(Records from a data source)

========================================================================

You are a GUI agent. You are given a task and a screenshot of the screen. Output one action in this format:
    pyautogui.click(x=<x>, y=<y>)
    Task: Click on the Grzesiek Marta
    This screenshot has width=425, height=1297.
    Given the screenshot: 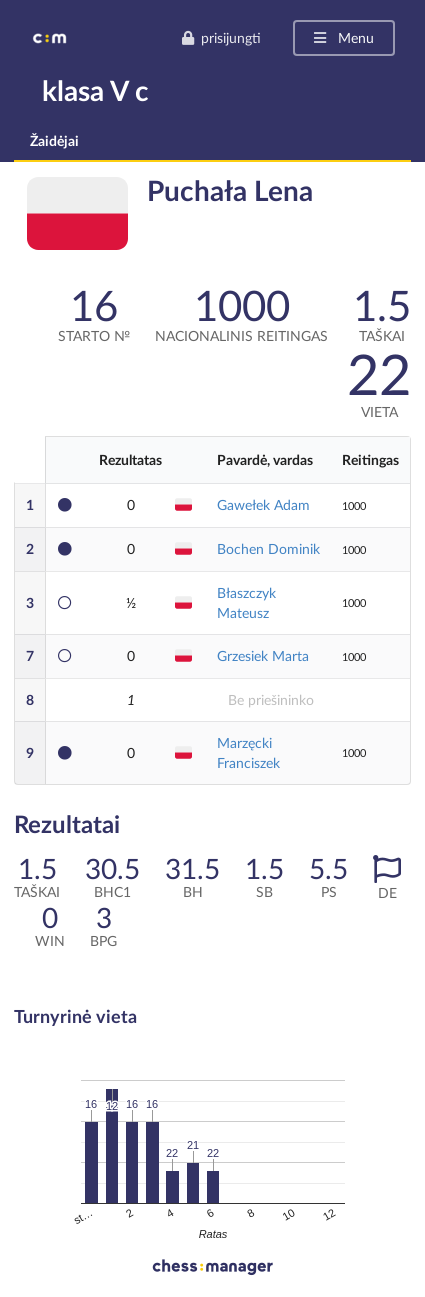 What is the action you would take?
    pyautogui.click(x=263, y=655)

========================================================================

The answer must be a verbatim transcription of the entries above, from the first line through the line that contains "This screenshot has", and nothing more.

You are a GUI agent. You are given a task and a screenshot of the screen. Output one action in this format:
    pyautogui.click(x=<x>, y=<y>)
    Task: Click on the Grzesiek Marta
    This screenshot has width=425, height=1297.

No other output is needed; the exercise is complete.